#### Exercise goal
Write out the data exactly as given, dropping every picture.

#### Records for processing
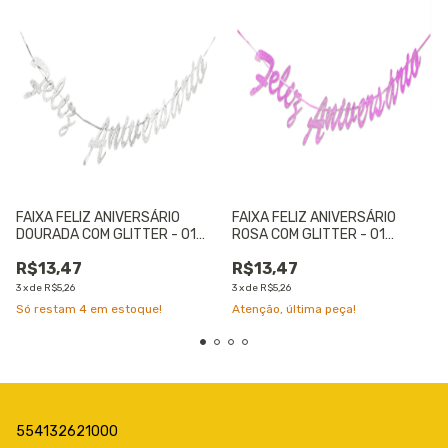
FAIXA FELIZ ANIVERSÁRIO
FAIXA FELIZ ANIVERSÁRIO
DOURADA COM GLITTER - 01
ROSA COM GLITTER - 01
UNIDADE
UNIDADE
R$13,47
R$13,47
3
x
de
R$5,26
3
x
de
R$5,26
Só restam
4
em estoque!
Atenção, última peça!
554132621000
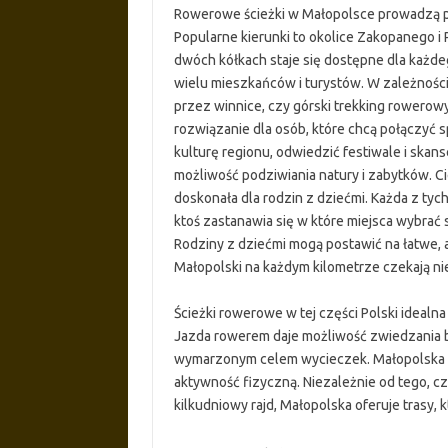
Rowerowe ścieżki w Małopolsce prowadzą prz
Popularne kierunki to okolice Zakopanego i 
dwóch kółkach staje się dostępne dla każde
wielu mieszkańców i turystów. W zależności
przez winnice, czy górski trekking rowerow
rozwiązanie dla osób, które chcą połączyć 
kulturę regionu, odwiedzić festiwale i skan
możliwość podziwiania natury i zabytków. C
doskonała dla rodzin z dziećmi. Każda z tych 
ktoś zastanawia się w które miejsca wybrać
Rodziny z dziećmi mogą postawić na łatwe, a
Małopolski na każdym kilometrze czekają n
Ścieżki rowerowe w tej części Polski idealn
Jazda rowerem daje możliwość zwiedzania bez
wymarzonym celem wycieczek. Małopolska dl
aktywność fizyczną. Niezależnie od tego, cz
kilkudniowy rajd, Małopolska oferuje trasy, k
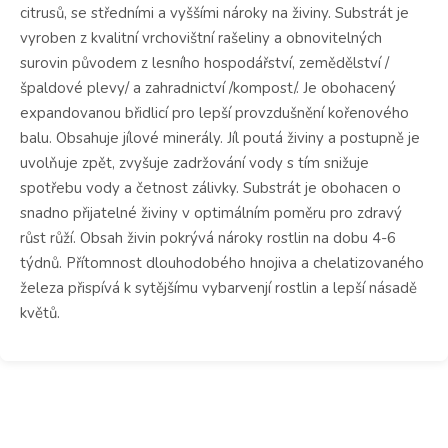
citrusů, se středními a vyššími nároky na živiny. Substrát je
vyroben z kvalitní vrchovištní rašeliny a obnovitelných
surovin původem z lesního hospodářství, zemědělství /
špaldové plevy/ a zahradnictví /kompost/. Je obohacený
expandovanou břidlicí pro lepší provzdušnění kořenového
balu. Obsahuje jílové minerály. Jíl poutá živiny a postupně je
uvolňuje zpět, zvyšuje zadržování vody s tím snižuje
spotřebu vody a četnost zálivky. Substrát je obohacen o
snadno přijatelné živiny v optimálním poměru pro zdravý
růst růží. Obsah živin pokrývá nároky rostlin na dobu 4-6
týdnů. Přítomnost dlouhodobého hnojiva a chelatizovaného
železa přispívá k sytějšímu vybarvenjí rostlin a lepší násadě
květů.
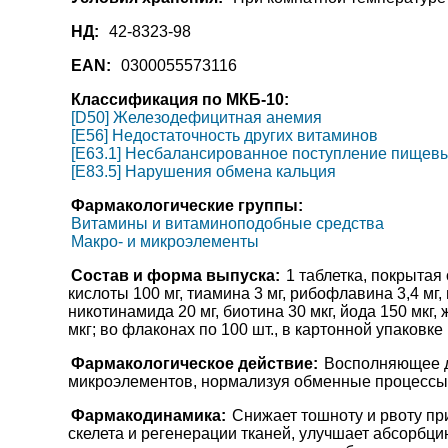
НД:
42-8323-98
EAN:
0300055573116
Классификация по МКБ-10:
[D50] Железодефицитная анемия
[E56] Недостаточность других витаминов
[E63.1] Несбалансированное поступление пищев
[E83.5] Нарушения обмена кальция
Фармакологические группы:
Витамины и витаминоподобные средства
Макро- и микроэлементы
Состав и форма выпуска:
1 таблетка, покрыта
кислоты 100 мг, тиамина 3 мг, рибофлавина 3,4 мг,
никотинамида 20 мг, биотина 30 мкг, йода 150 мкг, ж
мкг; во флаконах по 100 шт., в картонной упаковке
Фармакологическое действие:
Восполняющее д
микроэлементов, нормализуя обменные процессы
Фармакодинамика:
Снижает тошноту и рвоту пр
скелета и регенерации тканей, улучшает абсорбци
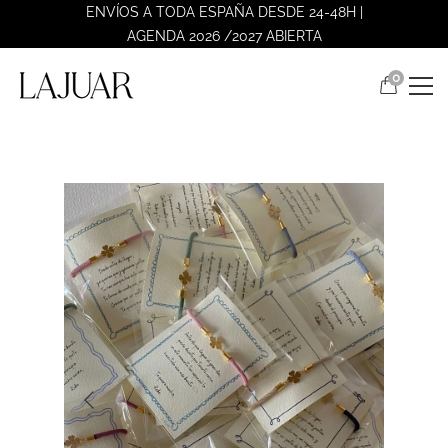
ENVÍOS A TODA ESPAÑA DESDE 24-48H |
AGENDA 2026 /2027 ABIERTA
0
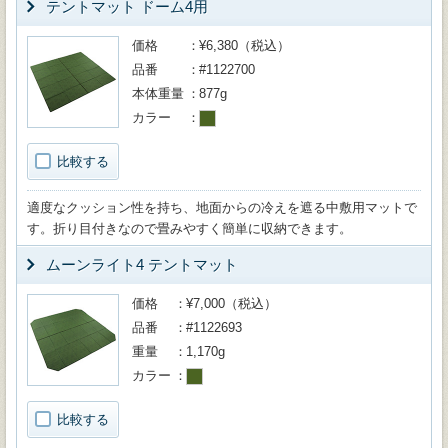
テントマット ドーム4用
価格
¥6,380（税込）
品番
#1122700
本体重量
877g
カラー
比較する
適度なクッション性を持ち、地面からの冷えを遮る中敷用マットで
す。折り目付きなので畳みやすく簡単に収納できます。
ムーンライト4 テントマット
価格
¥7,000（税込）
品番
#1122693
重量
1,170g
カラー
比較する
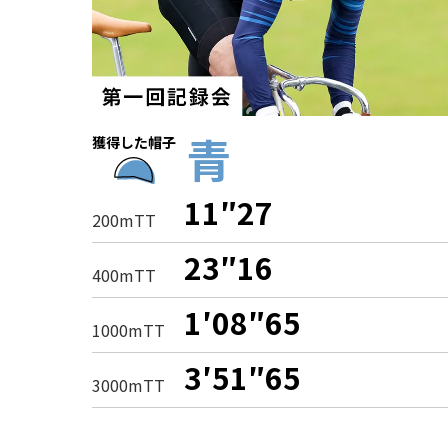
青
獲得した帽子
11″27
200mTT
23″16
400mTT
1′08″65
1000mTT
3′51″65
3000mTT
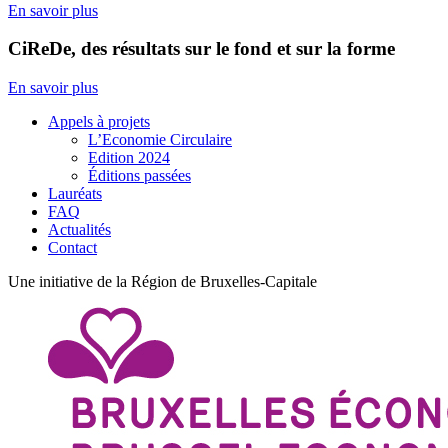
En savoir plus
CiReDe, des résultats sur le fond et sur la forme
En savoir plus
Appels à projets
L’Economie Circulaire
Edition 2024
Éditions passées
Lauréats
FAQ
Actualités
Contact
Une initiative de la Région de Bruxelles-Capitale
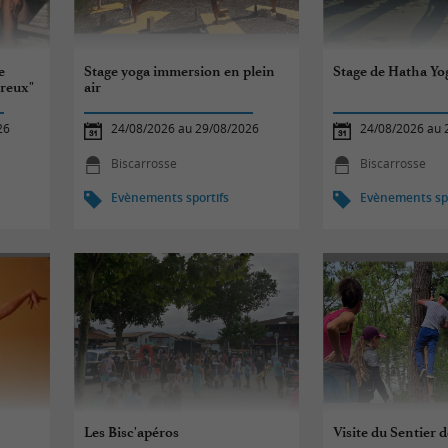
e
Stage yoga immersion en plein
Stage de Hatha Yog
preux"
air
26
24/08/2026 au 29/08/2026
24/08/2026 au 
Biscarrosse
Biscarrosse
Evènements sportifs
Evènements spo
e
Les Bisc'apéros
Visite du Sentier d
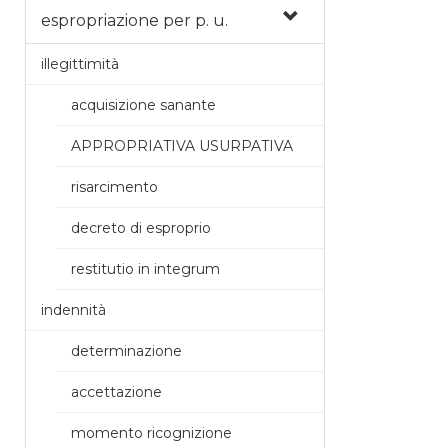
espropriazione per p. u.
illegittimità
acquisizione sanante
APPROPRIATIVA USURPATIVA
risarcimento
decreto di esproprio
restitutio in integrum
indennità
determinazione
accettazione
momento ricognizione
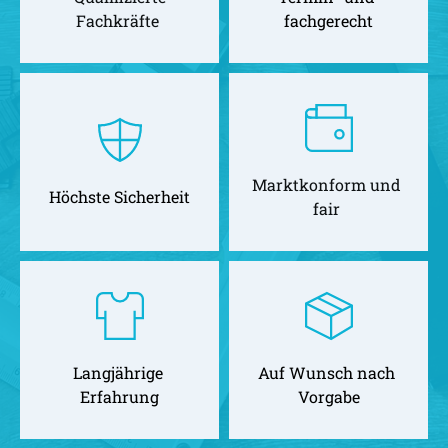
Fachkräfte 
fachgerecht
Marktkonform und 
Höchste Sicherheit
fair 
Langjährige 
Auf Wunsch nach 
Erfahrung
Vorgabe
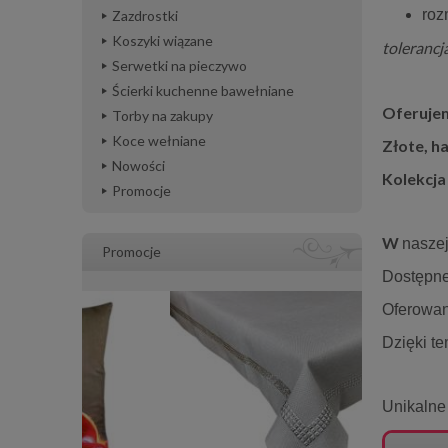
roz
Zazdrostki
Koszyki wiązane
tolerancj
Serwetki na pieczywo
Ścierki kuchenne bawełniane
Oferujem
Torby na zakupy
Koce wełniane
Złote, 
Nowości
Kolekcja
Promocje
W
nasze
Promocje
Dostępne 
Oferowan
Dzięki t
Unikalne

#### Reply
FAIXA FELIZ ANIVERSÁRIO
FAIXA FELIZ ANIVERSÁRIO
DOURADA COM GLITTER - 01
ROSA COM GLITTER - 01
UNIDADE
UNIDADE
R$13,47
R$13,47
3
x
de
R$5,26
3
x
de
R$5,26
Só restam
4
em estoque!
Atenção, última peça!
554132621000
Rowerowe ścieżki w Małopolsce prowadzą prz
Popularne kierunki to okolice Zakopanego i 
dwóch kółkach staje się dostępne dla każde
wielu mieszkańców i turystów. W zależności
przez winnice, czy górski trekking rowerow
rozwiązanie dla osób, które chcą połączyć 
kulturę regionu, odwiedzić festiwale i skan
możliwość podziwiania natury i zabytków. C
doskonała dla rodzin z dziećmi. Każda z tych 
ktoś zastanawia się w które miejsca wybrać
Rodziny z dziećmi mogą postawić na łatwe, a
Małopolski na każdym kilometrze czekają n
Ścieżki rowerowe w tej części Polski idealn
Jazda rowerem daje możliwość zwiedzania bez
wymarzonym celem wycieczek. Małopolska dl
aktywność fizyczną. Niezależnie od tego, cz
kilkudniowy rajd, Małopolska oferuje trasy, k
citrusů, se středními a vyššími nároky na živiny. Substrát je
vyroben z kvalitní vrchovištní rašeliny a obnovitelných
surovin původem z lesního hospodářství, zemědělství /
špaldové plevy/ a zahradnictví /kompost/. Je obohacený
expandovanou břidlicí pro lepší provzdušnění kořenového
balu. Obsahuje jílové minerály. Jíl poutá živiny a postupně je
uvolňuje zpět, zvyšuje zadržování vody s tím snižuje
spotřebu vody a četnost zálivky. Substrát je obohacen o
snadno přijatelné živiny v optimálním poměru pro zdravý
růst růží. Obsah živin pokrývá nároky rostlin na dobu 4-6
týdnů. Přítomnost dlouhodobého hnojiva a chelatizovaného
železa přispívá k sytějšímu vybarvenjí rostlin a lepší násadě
květů.
НД:
42-8323-98
EAN:
0300055573116
Классификация по МКБ-10:
[D50] Железодефицитная анемия
[E56] Недостаточность других витаминов
[E63.1] Несбалансированное поступление пищев
[E83.5] Нарушения обмена кальция
Фармакологические группы:
Витамины и витаминоподобные средства
Макро- и микроэлементы
Состав и форма выпуска:
1 таблетка, покрыта
кислоты 100 мг, тиамина 3 мг, рибофлавина 3,4 мг,
никотинамида 20 мг, биотина 30 мкг, йода 150 мкг, ж
мкг; во флаконах по 100 шт., в картонной упаковке
Фармакологическое действие:
Восполняющее д
микроэлементов, нормализуя обменные процессы
Фармакодинамика:
Снижает тошноту и рвоту пр
скелета и регенерации тканей, улучшает абсорбци
ENVÍOS A TODA ESPAÑA DESDE 24-48H |
AGENDA 2026 /2027 ABIERTA
0
テントマット ドーム4用
価格
¥6,380（税込）
品番
#1122700
本体重量
877g
カラー
比較する
適度なクッション性を持ち、地面からの冷えを遮る中敷用マットで
す。折り目付きなので畳みやすく簡単に収納できます。
ムーンライト4 テントマット
価格
¥7,000（税込）
品番
#1122693
重量
1,170g
カラー
比較する
青
獲得した帽子
11″27
200mTT
23″16
400mTT
1′08″65
1000mTT
3′51″65
3000mTT
En savoir plus
CiReDe, des résultats sur le fond et sur la forme
En savoir plus
Appels à projets
L’Economie Circulaire
Edition 2024
Éditions passées
Lauréats
FAQ
Actualités
Contact
Une initiative de la Région de Bruxelles-Capitale
e
Stage yoga immersion en plein
Stage de Hatha Yog
preux"
air
26
24/08/2026 au 29/08/2026
24/08/2026 au 
Biscarrosse
Biscarrosse
Evènements sportifs
Evènements spo
e
Les Bisc'apéros
Visite du Sentier d
espropriazione per p. u.
illegittimità
acquisizione sanante
APPROPRIATIVA USURPATIVA
risarcimento
decreto di esproprio
restitutio in integrum
indennità
determinazione
accettazione
momento ricognizione
Fachkräfte 
fachgerecht
Marktkonform und 
Höchste Sicherheit
fair 
Langjährige 
Auf Wunsch nach 
Erfahrung
Vorgabe
roz
Zazdrostki
Koszyki wiązane
tolerancj
Serwetki na pieczywo
Ścierki kuchenne bawełniane
Oferujem
Torby na zakupy
Koce wełniane
Złote, 
Nowości
Kolekcja
Promocje
W
nasze
Promocje
Dostępne 
Oferowan
Dzięki t
Unikalne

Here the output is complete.